À la suite de sa rencontre avec Shams, Rûmî et lui ne se quittent plus pendant seize mois. Shams était un personnage qu’on appellerait aujourd’hui transgressif par rapport au dogme religieux. Il détourna Rûmî des études courantes et des formes de piété approuvées par l’ordre social et les pratiques, et lui donna accès à la musique des sphères, à la contemplation de l’invisible et surtout à l’expérience de la théophanie : pour Rûmi, Shams était une manifestation de Dieu et le moteur de l’élévation à l’amour divin. Ainsi, dans la formation de Rûmî, son père Bahâ al-Dîn, son maître Burhân al-Dîn et son bien-aimé Shams, semblent avoir correspondu aux trois étapes d’un cheminement spirituel : le premier l’instruisit dans les sciences religieuses (étape de la Sharî‘a), le second lui ouvrit les portes du soufisme (Tarîqa), le troisième lui dévoila la Vérité (Haqîqa), c’est-à-dire Dieu.
Tous les poèmes de Rûmî reflètent la quête et l’expérience de l’amour divin. Il écrit dans ses odes mystiques (2) :

L'amour est l'ordre universel, 
Nous sommes un atome ; 
Il est l'océan, nous sommes une goutte. 

Et encore : 
L’amour est un océan infini, dont les cieux ne sont qu’un flocon d’écume. 
Sache que ce sont les vagues de l’Amour, qui font tourner la roue des cieux.  (3).

L'amour ardent de Mawlânâ pour Shams le poussa à négliger ses disciples et sa famille. Ceux-ci jaloux, poussèrent Shams à l’exil, puis après un bref retour, celui-ci disparut définitivement de façon mystérieuse.

Après son départ, Mawlânâ devint plus extatique, exprimant son amour de Dieu et sa joie par la poésie, la musique et la danse (samâ‘) le concert spirituel qu’il instaura comme manifestation spontanée de l’émotion, à tel point que même son fils le jugea immodéré et retrouvant en lui le Shams perdu. Il nous le décrit ainsi :

Jamais il ne cessait un instant d’écouter la musique et de danser
Il ne se reposait ni jour, ni nuit
Il avait été un savant : il devint un poète
Il avait été un ascète : il devint enivré d’amour,
Non du vin du raisin : l’âme illuminée ne boit que le vin de la Lumière.

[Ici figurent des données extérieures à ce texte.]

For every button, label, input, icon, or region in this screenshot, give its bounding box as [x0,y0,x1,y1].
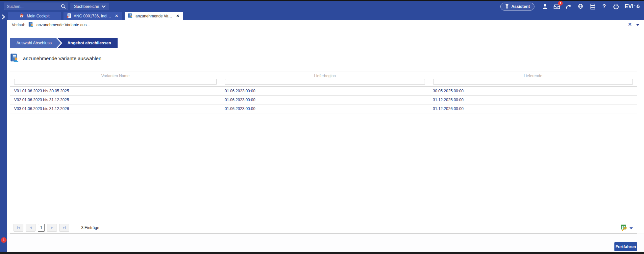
sailboat-icon [636,3,640,10]
cell-varianten-name: V03 01.06.2023 bis 31.12.2026 [10,104,221,113]
main-content: Verlauf: anzunehmende Variante aus... ✕ … [7,20,644,234]
tab-ang-0001736[interactable]: ANG 0001736, Indivi... ✕ [63,12,122,20]
page-title: anzunehmende Variante auswählen [23,56,101,61]
history-item[interactable]: anzunehmende Variante aus... [37,23,90,27]
action-footer: Fortfahren [7,234,644,252]
variant-book-icon [10,53,19,63]
sidebar-alert-badge[interactable]: 1 [1,237,7,243]
table-row[interactable]: V01 01.06.2023 bis 30.05.2025 01.06.2023… [10,87,637,96]
close-view-icon[interactable]: ✕ [628,22,632,27]
app-window: Suchbereiche Assistent 1 [0,0,644,254]
help-icon[interactable]: ? [600,2,608,11]
database-icon[interactable] [588,2,597,11]
home-icon [19,13,24,19]
column-lieferbeginn: Lieferbeginn [221,72,429,86]
cell-lieferende: 30.05.2025 00:00 [429,87,637,95]
next-page-button[interactable] [47,224,57,232]
first-page-button[interactable] [13,224,23,232]
tab-mein-cockpit[interactable]: Mein Cockpit [8,12,61,20]
wizard-step-label: Auswahl Abschluss [16,41,52,45]
global-search [4,3,68,10]
notification-badge: 1 [558,1,563,6]
page-header: anzunehmende Variante auswählen [10,53,101,63]
continue-button[interactable]: Fortfahren [614,242,637,251]
search-input[interactable] [4,3,59,10]
cell-varianten-name: V02 01.06.2023 bis 31.12.2025 [10,96,221,104]
user-icon[interactable] [541,2,549,11]
wizard-step-label: Angebot abschliessen [67,41,111,45]
variant-book-icon [28,22,34,28]
sidebar-expand-icon[interactable] [2,14,5,21]
help-glyph: ? [603,3,606,10]
search-scope-label: Suchbereiche [74,4,99,9]
cell-varianten-name: V01 01.06.2023 bis 30.05.2025 [10,87,221,95]
view-menu-caret-icon[interactable] [636,24,639,26]
tab-bar: Mein Cockpit ANG 0001736, Indivi... ✕ an… [7,12,644,20]
assistant-button[interactable]: Assistent [500,3,534,11]
history-label: Verlauf: [12,23,25,27]
filter-lieferende-input[interactable] [433,79,633,85]
globe-icon[interactable] [576,2,585,11]
export-control[interactable] [621,224,633,232]
tab-anzunehmende-variante[interactable]: anzunehmende Varia... ✕ [125,12,183,20]
tab-label: ANG 0001736, Indivi... [74,14,112,18]
cell-lieferbeginn: 01.06.2023 00:00 [221,96,429,104]
inbox-icon[interactable]: 1 [553,2,561,11]
wizard-step-angebot-abschliessen[interactable]: Angebot abschliessen [58,38,118,48]
search-scope-dropdown[interactable]: Suchbereiche [70,3,109,10]
column-lieferende: Lieferende [429,72,637,86]
current-page-indicator[interactable]: 1 [38,224,45,232]
filter-lieferbeginn-input[interactable] [225,79,425,85]
column-header-label[interactable]: Varianten Name [10,72,221,79]
variant-book-icon [128,13,133,19]
column-varianten-name: Varianten Name [10,72,221,86]
topbar: Suchbereiche Assistent 1 [0,1,644,12]
export-menu-caret-icon [630,227,633,229]
tab-label: anzunehmende Varia... [136,14,173,18]
wizard-steps: Auswahl Abschluss Angebot abschliessen [10,38,118,48]
brand-logo: EVI° [625,3,640,10]
logout-power-icon[interactable] [612,2,620,11]
previous-page-button[interactable] [26,224,36,232]
table-empty-area [10,113,637,222]
tab-close-icon[interactable]: ✕ [176,14,180,18]
tab-label: Mein Cockpit [27,14,49,18]
table-row[interactable]: V03 01.06.2023 bis 31.12.2026 01.06.2023… [10,104,637,113]
filter-varianten-name-input[interactable] [14,79,217,85]
cell-lieferende: 31.12.2025 00:00 [429,96,637,104]
entry-count-label: 3 Einträge [81,225,99,230]
redo-icon[interactable] [564,2,573,11]
pagination-bar: 1 3 Einträge [10,222,637,233]
table-row[interactable]: V02 01.06.2023 bis 31.12.2025 01.06.2023… [10,96,637,104]
brand-text: EVI [625,4,633,10]
cell-lieferende: 31.12.2026 00:00 [429,104,637,113]
history-bar: Verlauf: anzunehmende Variante aus... ✕ [7,20,644,30]
excel-export-icon [621,224,627,232]
wizard-step-auswahl-abschluss[interactable]: Auswahl Abschluss [10,38,61,48]
window-bottom-edge [0,252,644,254]
table-header: Varianten Name Lieferbeginn Lieferende [10,72,637,87]
cell-lieferbeginn: 01.06.2023 00:00 [221,104,429,113]
column-header-label[interactable]: Lieferbeginn [221,72,429,79]
sidebar-collapsed-strip: 1 [0,12,7,252]
chevron-down-icon [102,4,106,9]
tab-close-icon[interactable]: ✕ [114,14,119,18]
lighthouse-icon [505,4,509,10]
assistant-label: Assistent [511,4,530,9]
document-icon [67,13,71,19]
last-page-button[interactable] [59,224,69,232]
variants-table: Varianten Name Lieferbeginn Lieferende V… [10,72,637,234]
column-header-label[interactable]: Lieferende [429,72,637,79]
search-icon[interactable] [59,3,68,10]
cell-lieferbeginn: 01.06.2023 00:00 [221,87,429,95]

En fait le maître extérieur et le maître intérieur ne faisaient plus qu’un.
À sa mort, Rûmi laissa une œuvre écrite considérable de plus de 60 000 vers, une communauté de soufis derviches tourneurs qui porte son nom (Mawlawis) et l’image d’un homme que l’amour brûla tout entier. Aujourd’hui, son mausolée à Konya continue d’attirer des visiteurs du monde entier. Chaque 17 décembre on y célèbre la commémoration de sa mort sous le nom de « Nuit de noces » non seulement comme un moment de deuil, mais comme la réunion mystique de l’âme avec le divin après la mort. Les festivités rassemblent des personnes de différentes cultures, religions et régions pour honorer les valeurs de paix, d’amour universel et de transcendance spirituelle que Rûmî a exprimé dans ses poèmes et dans sa vie.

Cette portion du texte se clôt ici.